Charles Carleton Coffin
Copyright© 2025 by William Elliot Griffis
Chapter 20: The Great Northwest
It was one of the great disappointments of Carleton’s life that, on returning from his journey around the world, he was not made, as he had with good reason fully expected to be made, chief editor of the Boston Journal. We need not go into details of the matter, but suffice it to say, that Carleton was not one to waste time in idle regrets. Indeed, his was a character that could be tested by disappointments, which, in his life, were not a few. Instead of bitterness, came the ripened fruit of patience and mellowness of character.
His renewed acquaintance with the region west of the Mississippi, which he had made during his recent trip across the continent, only whetted his appetite for more seeing and knowing of the future seat of America empire. He accepted with pleasure a commission to explore the promising regions of Minnesota and Dakota, and to give an account especially of the Red River Valley.

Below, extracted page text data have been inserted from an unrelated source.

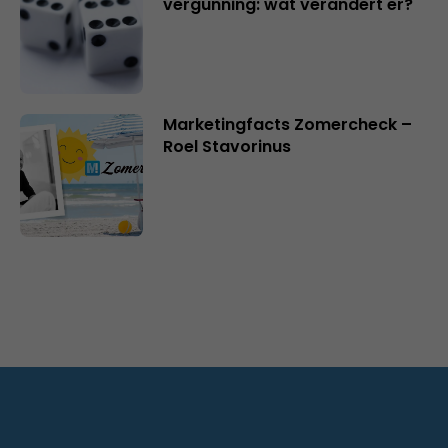
vergunning: wat verandert er?
Marketingfacts Zomercheck –
Roel Stavorinus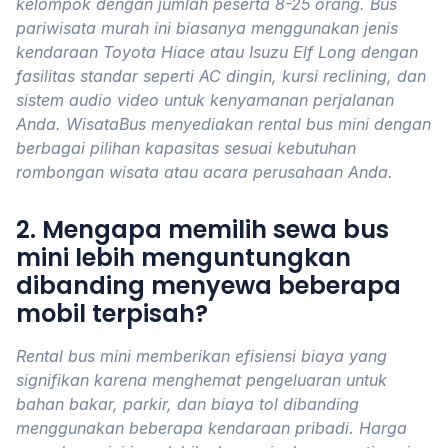
kelompok dengan jumlah peserta 8-25 orang. Bus
pariwisata murah ini biasanya menggunakan jenis
kendaraan Toyota Hiace atau Isuzu Elf Long dengan
fasilitas standar seperti AC dingin, kursi reclining, dan
sistem audio video untuk kenyamanan perjalanan
Anda. WisataBus menyediakan rental bus mini dengan
berbagai pilihan kapasitas sesuai kebutuhan
rombongan wisata atau acara perusahaan Anda.
2. Mengapa memilih sewa bus
mini lebih menguntungkan
dibanding menyewa beberapa
mobil terpisah?
Rental bus mini memberikan efisiensi biaya yang
signifikan karena menghemat pengeluaran untuk
bahan bakar, parkir, dan biaya tol dibanding
menggunakan beberapa kendaraan pribadi. Harga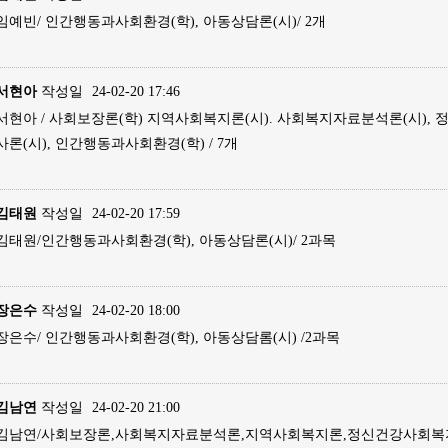
임예빈/ 인간행동과사회환경(학), 아동상담론(시)/ 2개
서현아
작성일
24-02-20 17:46
서현아 / 사회보장론(학) 지역사회복지론(시). 사회복지자료분석론(시),
사론(시), 인간행동과사회환경(학) / 7개
김태원
작성일
24-02-20 17:59
김태원/인간행동과사회환경(학), 아동상담론(시)/ 2과목
장은수
작성일
24-02-20 18:00
장은수/ 인간행동과사회환경(학), 아동상담롬(시) /2과목
김남연
작성일
24-02-20 21:00
김남연/사회보장론,사회복지자료분석론,지역사회복지론,정신건강사회복지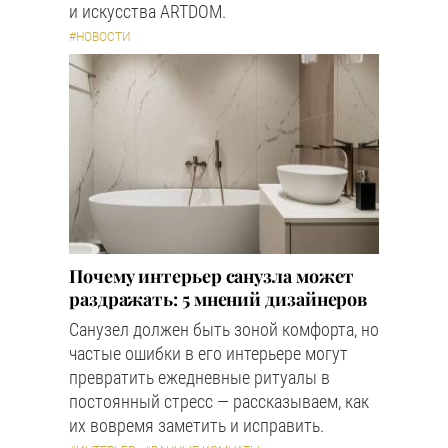
и искусства ARTDOM.
#НОВОСТИ
Почему интерьер санузла может
раздражать: 5 мнений дизайнеров
Санузел должен быть зоной комфорта, но
частые ошибки в его интерьере могут
превратить ежедневные ритуалы в
постоянный стресс — рассказываем, как
их вовремя заметить и исправить.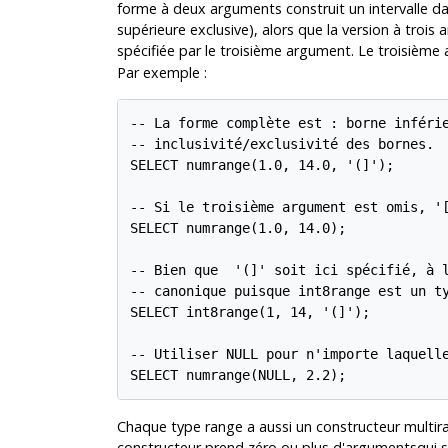
forme à deux arguments construit un intervalle da
supérieure exclusive), alors que la version à trois
spécifiée par le troisième argument. Le troisième
Par exemple :
-- La forme complète est : borne inférie
-- inclusivité/exclusivité des bornes.

SELECT numrange(1.0, 14.0, '(]');

-- Si le troisième argument est omis, '[
SELECT numrange(1.0, 14.0);

-- Bien que  '(]' soit ici spécifié, à l
-- canonique puisque int8range est un ty
SELECT int8range(1, 14, '(]');

-- Utiliser NULL pour n'importe laquelle
Chaque type range a aussi un constructeur multi
constructeur prend zéro ou plus d'argumentsqui so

Already, in 1858, he had written and published, at his own expense, a pamphlet of twenty-three pages, entitled “The Great Commercial Prize,” Boston, A. Williams & Co. It cost him fifty dollars, then a large sum for him, from which the advantage accrued to the nation at large. It was addressed to every American who values the prosperity of his country. It was “An inquiry into the present and prospective commercial position of the United States, and a plea for the immediate construction of a railroad from Missouri River to Puget Sound.” It opens with a review of the great events in the world which have had a direct and all-important bearing upon the United States. Hitherto, since the modern mastery of the ocean through the mariner’s compass and the science of navigation, the Atlantic had been the domain of sea power. The Pacific was in future to be the scene of greater opportunities and grander commercial developments. With China and Japan entering the brotherhood of nations, and Russia extending its power towards the Pacific, “five hundred millions of human beings were henceforth to be reached by the hand of civilization.” The countries and continents bordering the greatest of oceans were animated with new ideas of progress. On our own western shores, California, Oregon, and Washington were awaiting the touch of industry to yield their riches.

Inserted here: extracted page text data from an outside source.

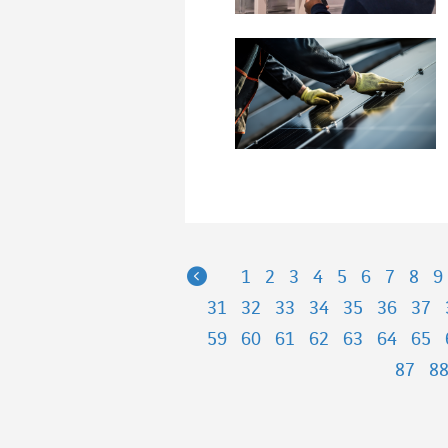
Previous
1
2
3
4
5
6
7
8
9
31
32
33
34
35
36
37
59
60
61
62
63
64
65
87
8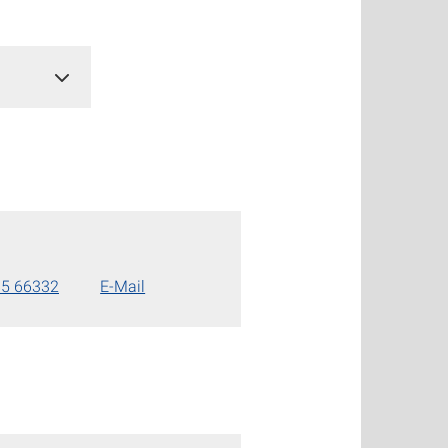
85 66332
E-Mail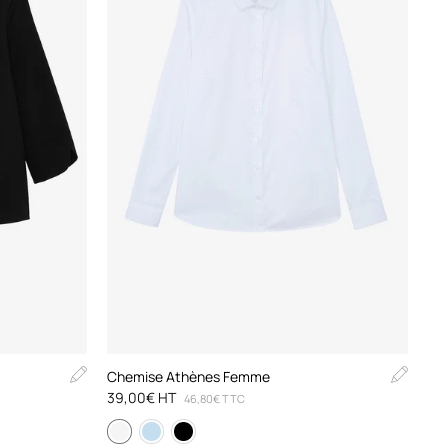
Chemise Athènes Femme
39,00€ HT
46,80€ TTC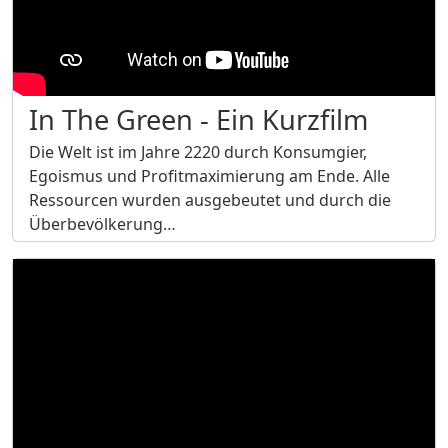
In The Green - Ein Kurzfilm
Die Welt ist im Jahre 2220 durch Konsumgier,
Egoismus und Profitmaximierung am Ende. Alle
Ressourcen wurden ausgebeutet und durch die
Überbevölkerung…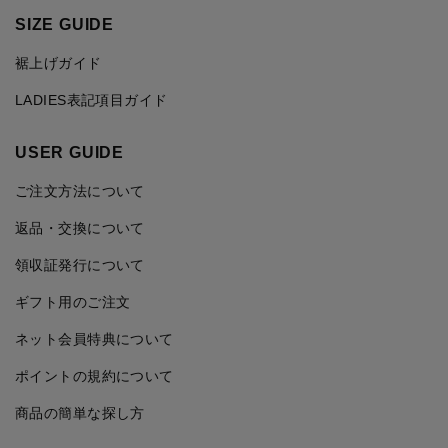
SIZE GUIDE
裾上げガイド
LADIES表記項目ガイド
USER GUIDE
ご注文方法について
返品・交換について
領収証発行について
ギフト用のご注文
ネット会員特典について
ポイントの規約について
商品の簡単な探し方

As a reader of the signs of the times, Carleton pointed out the great changes which were to take place in the thoroughfares of trade and travel. Instead of civilization depending for its communication with India, China, and Japan, by passages around the southern capes of the two continents, the paths of water and land traffic were to be directly from China, Russia, and Japan to northern America. Noticing that England had made herself the world’s banking-house, he saw that the time had come when the United States (which he believed to be potentially, at least, a larger and a nobler England) must stretch out her left hand, as well as her right, for the grasping of the world’s prizes. He pointed out the wonderful openings along the shore, providing harbors at the mouths of the two great river systems on the Pacific Coast, those of the Sacramento and the Columbia.

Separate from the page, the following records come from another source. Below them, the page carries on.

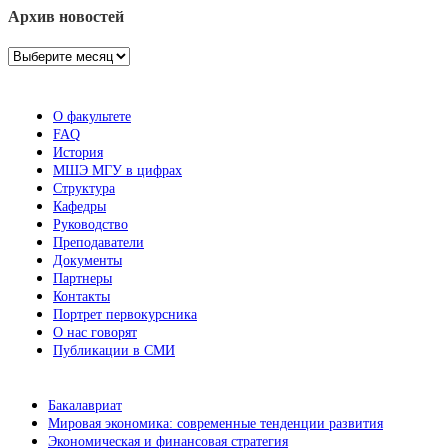
Архив новостей
Архив
новостей
О факультете
FAQ
История
МШЭ МГУ в цифрах
Структура
Кафедры
Руководство
Преподаватели
Документы
Партнеры
Контакты
Портрет первокурсника
О нас говорят
Публикации в СМИ
Бакалавриат
Мировая экономика: современные тенденции развития
Экономическая и финансовая стратегия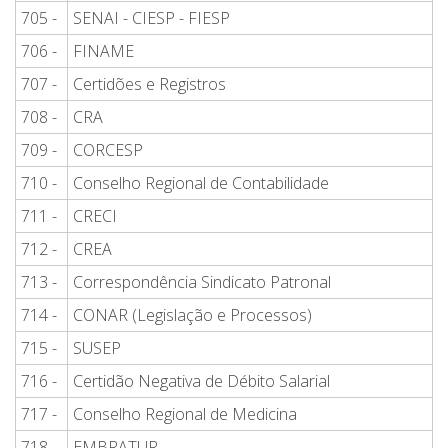
705 -
SENAI - CIESP - FIESP
706 -
FINAME
707 -
Certidões e Registros
708 -
CRA
709 -
CORCESP
710 -
Conselho Regional de Contabilidade
711 -
CRECI
712 -
CREA
713 -
Correspondência Sindicato Patronal
714 -
CONAR (Legislação e Processos)
715 -
SUSEP
716 -
Certidão Negativa de Débito Salarial
717 -
Conselho Regional de Medicina
718 -
EMBRATUR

Carleton urged that “A railroad to Puget Sound, constructed immediately, alone will take the key of the Northwest from the hands of the nations which stand with us in the front rank of power.” Important as the railway to San Francisco was, it would not yield the prize. To his vision it was even then perfectly clear, as to all the world it has been since the Chino-Japanese war of 1894-95, that the chief American staple which China and Japan needs is cotton, though machinery, petroleum, and flour are in demand. After giving facts, statistics, and well-wrought arguments, he wrote: “Again we say it is easy for America to lay its hand upon the greatest prize of all times, to make herself the world’s workshop, —the world’s banker. Shall England or the United States control the northwestern section of the continent and the trade of the Pacific?”